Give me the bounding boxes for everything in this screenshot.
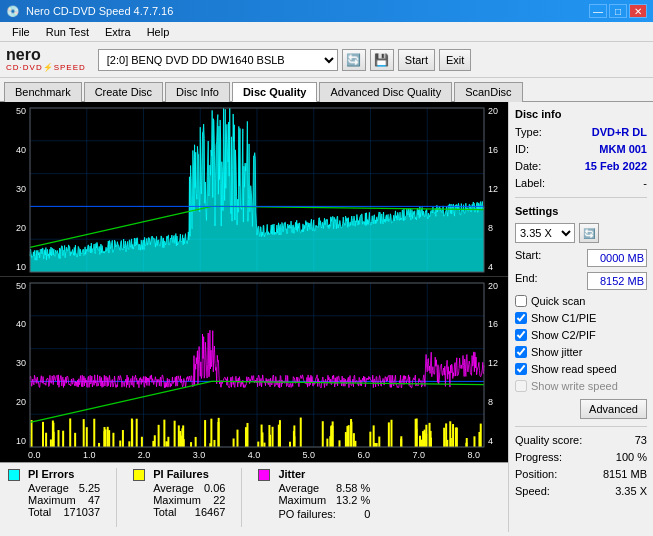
nero-logo-text: nero [6, 47, 41, 63]
pi-failures-label: PI Failures [153, 468, 225, 480]
advanced-button[interactable]: Advanced [580, 399, 647, 419]
start-mb-row: Start: [515, 249, 647, 267]
disc-label-label: Label: [515, 177, 545, 189]
tab-advanced-disc-quality[interactable]: Advanced Disc Quality [319, 82, 452, 102]
disc-date-label: Date: [515, 160, 541, 172]
speed-selector[interactable]: 3.35 X [515, 223, 575, 243]
pi-errors-stat: PI Errors Average 5.25 Maximum 47 Total … [8, 468, 100, 518]
quick-scan-checkbox[interactable] [515, 295, 527, 307]
disc-info-title: Disc info [515, 108, 647, 120]
speed-val: 3.35 X [615, 485, 647, 497]
quality-score-label: Quality score: [515, 434, 582, 446]
pi-errors-max-label: Maximum [28, 494, 76, 506]
stats-bar: PI Errors Average 5.25 Maximum 47 Total … [0, 462, 508, 532]
maximize-button[interactable]: □ [609, 4, 627, 18]
menu-bar: File Run Test Extra Help [0, 22, 653, 42]
pi-failures-avg-label: Average [153, 482, 194, 494]
jitter-avg-val: 8.58 % [336, 482, 370, 494]
speed-setting-row: 3.35 X 🔄 [515, 223, 647, 243]
pi-failures-max-val: 22 [213, 494, 225, 506]
disc-date-row: Date: 15 Feb 2022 [515, 160, 647, 172]
end-mb-input[interactable] [587, 272, 647, 290]
upper-chart-canvas [0, 102, 508, 276]
settings-title: Settings [515, 205, 647, 217]
show-c2pif-checkbox[interactable] [515, 329, 527, 341]
lower-chart-canvas [0, 277, 508, 451]
show-read-speed-checkbox[interactable] [515, 363, 527, 375]
nero-logo-subtitle: CD·DVD⚡SPEED [6, 63, 86, 72]
quality-score-val: 73 [635, 434, 647, 446]
refresh-button[interactable]: 🔄 [342, 49, 366, 71]
po-failures-val: 0 [364, 508, 370, 520]
menu-extra[interactable]: Extra [97, 25, 139, 39]
position-label: Position: [515, 468, 557, 480]
pi-errors-avg-label: Average [28, 482, 69, 494]
lower-chart: 50 40 30 20 10 20 16 12 8 4 [0, 277, 508, 451]
show-c2pif-row: Show C2/PIF [515, 329, 647, 341]
window-title: Nero CD-DVD Speed 4.7.7.16 [26, 5, 173, 17]
tab-disc-info[interactable]: Disc Info [165, 82, 230, 102]
quick-scan-row: Quick scan [515, 295, 647, 307]
start-mb-label: Start: [515, 249, 541, 267]
pi-failures-total-val: 16467 [195, 506, 226, 518]
nero-logo: nero CD·DVD⚡SPEED [6, 47, 86, 72]
show-c1pie-checkbox[interactable] [515, 312, 527, 324]
start-button[interactable]: Start [398, 49, 435, 71]
speed-row: Speed: 3.35 X [515, 485, 647, 497]
tab-bar: Benchmark Create Disc Disc Info Disc Qua… [0, 78, 653, 102]
progress-val: 100 % [616, 451, 647, 463]
disc-id-row: ID: MKM 001 [515, 143, 647, 155]
menu-file[interactable]: File [4, 25, 38, 39]
progress-row: Progress: 100 % [515, 451, 647, 463]
menu-run-test[interactable]: Run Test [38, 25, 97, 39]
quality-score-row: Quality score: 73 [515, 434, 647, 446]
jitter-label: Jitter [278, 468, 370, 480]
speed-refresh-button[interactable]: 🔄 [579, 223, 599, 243]
drive-selector[interactable]: [2:0] BENQ DVD DD DW1640 BSLB [98, 49, 338, 71]
po-failures-label: PO failures: [278, 508, 335, 520]
title-bar: 💿 Nero CD-DVD Speed 4.7.7.16 — □ ✕ [0, 0, 653, 22]
show-jitter-label: Show jitter [531, 346, 582, 358]
start-mb-input[interactable] [587, 249, 647, 267]
save-button[interactable]: 💾 [370, 49, 394, 71]
tab-create-disc[interactable]: Create Disc [84, 82, 163, 102]
upper-chart: 50 40 30 20 10 20 16 12 8 4 [0, 102, 508, 277]
close-button[interactable]: ✕ [629, 4, 647, 18]
disc-date-val: 15 Feb 2022 [585, 160, 647, 172]
window-controls: — □ ✕ [589, 4, 647, 18]
end-mb-label: End: [515, 272, 538, 290]
tab-disc-quality[interactable]: Disc Quality [232, 82, 318, 102]
jitter-max-label: Maximum [278, 494, 326, 506]
jitter-color [258, 469, 270, 481]
show-write-speed-row: Show write speed [515, 380, 647, 392]
exit-button[interactable]: Exit [439, 49, 471, 71]
app-icon: 💿 [6, 5, 20, 18]
show-c2pif-label: Show C2/PIF [531, 329, 596, 341]
divider-2 [515, 426, 647, 427]
pi-failures-stat: PI Failures Average 0.06 Maximum 22 Tota… [133, 468, 225, 518]
progress-label: Progress: [515, 451, 562, 463]
disc-label-row: Label: - [515, 177, 647, 189]
disc-label-val: - [643, 177, 647, 189]
pi-errors-color [8, 469, 20, 481]
tab-scandisc[interactable]: ScanDisc [454, 82, 522, 102]
show-write-speed-checkbox [515, 380, 527, 392]
jitter-max-val: 13.2 % [336, 494, 370, 506]
menu-help[interactable]: Help [139, 25, 178, 39]
toolbar: nero CD·DVD⚡SPEED [2:0] BENQ DVD DD DW16… [0, 42, 653, 78]
show-jitter-checkbox[interactable] [515, 346, 527, 358]
disc-type-val: DVD+R DL [592, 126, 647, 138]
show-c1pie-label: Show C1/PIE [531, 312, 596, 324]
minimize-button[interactable]: — [589, 4, 607, 18]
x-axis-labels: 0.0 1.0 2.0 3.0 4.0 5.0 6.0 7.0 8.0 [0, 450, 508, 462]
pi-failures-max-label: Maximum [153, 494, 201, 506]
show-read-speed-row: Show read speed [515, 363, 647, 375]
tab-benchmark[interactable]: Benchmark [4, 82, 82, 102]
disc-type-row: Type: DVD+R DL [515, 126, 647, 138]
show-read-speed-label: Show read speed [531, 363, 617, 375]
quick-scan-label: Quick scan [531, 295, 585, 307]
speed-label: Speed: [515, 485, 550, 497]
pi-failures-avg-val: 0.06 [204, 482, 225, 494]
pi-failures-color [133, 469, 145, 481]
divider-1 [515, 197, 647, 198]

» Problem to work on: Search the records for the word "score" and copy every line where it occurs.

» Answer to the problem:
quality-score-label: Quality score: [515, 434, 582, 446]
quality-score-val: 73 [635, 434, 647, 446]
quality-score-row: Quality score: 73 [515, 434, 647, 446]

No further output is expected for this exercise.